'I think our narrative film style needs a shake-up'
A talk with Mike Figgis
Of all the words bandied about to describe Mike Figgis's work,
"pretentious" is not the least used. So when, in Time Code, a black-clad
Central European artiste pitches a breathless manifesto to an LA
production company that cites Gropius, Eisenstein, and DeBord while describing
the tenets of the very film she inhabits, it's hard to miss the irony. But the
real joke is that, despite the hysterical laughter of the studio head at
hearing her preposterous crap, Figgis believes in much of her spiel. Sitting in
the Eliot Hotel, the director laughs as he describes the contradictions at work
in the scene.

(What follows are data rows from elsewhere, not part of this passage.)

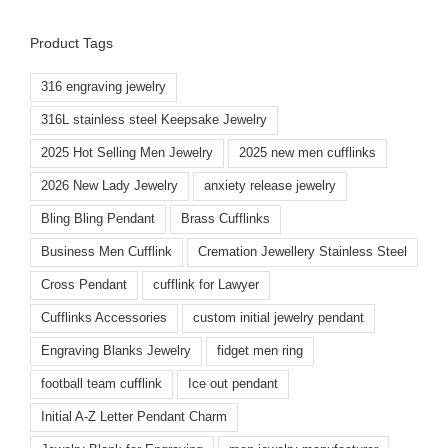
Product Tags
316 engraving jewelry
316L stainless steel Keepsake Jewelry
2025 Hot Selling Men Jewelry
2025 new men cufflinks
2026 New Lady Jewelry
anxiety release jewelry
Bling Bling Pendant
Brass Cufflinks
Business Men Cufflink
Cremation Jewellery Stainless Steel
Cross Pendant
cufflink for Lawyer
Cufflinks Accessories
custom initial jewelry pendant
Engraving Blanks Jewelry
fidget men ring
football team cufflink
Ice out pendant
Initial A-Z Letter Pendant Charm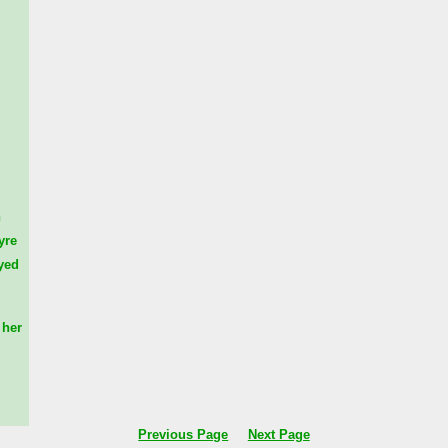
n
yre
yed
her
Previous Page
Next Page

The goal, he says, was to "reiterate to the audience what it is
they're watching in such a pretentious way that you're pushing the envelope of
credibility. Even though what she's saying is radically true."
Figgis was acutely aware of the fine line he walked between fulfilling his own
complex vision and making a film that's palatable to John Q. Moviegoer. "The
linear narrative had to be fairly straightforward and simple. The easiest thing
in the world with a thing like this is do such an obscure kind of visual
performance art that your snobbish and elite art group would take great joy in
saying they understood it and other people would just walk out because it's too
obscure for them."
Nonetheless, Figgis's need to hurl something radically new at the screen was
real. And after toe-in-the-water dalliances with split screens and atypical
film stock in Miss Julie and The Loss of Sexual Innocence, he
dove headlong into this digital, four-screen, no-edit, all-improvised movie. "I
think our narrative film style needs a shake-up. And one of the reasons I did
this [without cuts] was that I dislike the fact that the editing process is
very much the period where the film falls back into studio control and is
basically bending over, asking to be assaulted."
At least in the early going of Time Code, it's the audience that feels
assaulted. The film is a total sensory overload. Images and sounds duke
it out for your attention. But Figgis is adept at manipulating the sound of
each quadrant (at some early screenings he did it live in the theater; on DVD
he wants it to be an interactive feature), and those modulations are what push
and pull your eye from one corner to the next. Before long, it becomes second
nature to keep tabs on the larger proceedings while winnowing in on individual
scenes.
This "cinematic cubism" (Figgis's term) that fractures the screen into four
parts obviously owes to the explosive abstractions of visual art. But Time
Code's structure also arises from Figgis's own musical proclivities. He's
renowned for composing his own scores; in this instance, however, his musical
instincts play an even more encompassing role. "The first structured education
I had was studying music. And I realize now that the way it has influenced
everything else has really thrown open my structural understanding." Figgis
even wrote the film's "script," such as it was, on music paper. "I immediately
had a system . . . where each stave was a camera and each bar
line represented one minute. I gave each character a color and was able to see,
at a glance, when they moved from one camera to the other. It's much easier to
write like a piece of music -- to write the melody line all the way through and
then to start to fill in the harmonies. I realized I had such a real advantage
that I'd never had before as a writer when doing scripts in conventional form."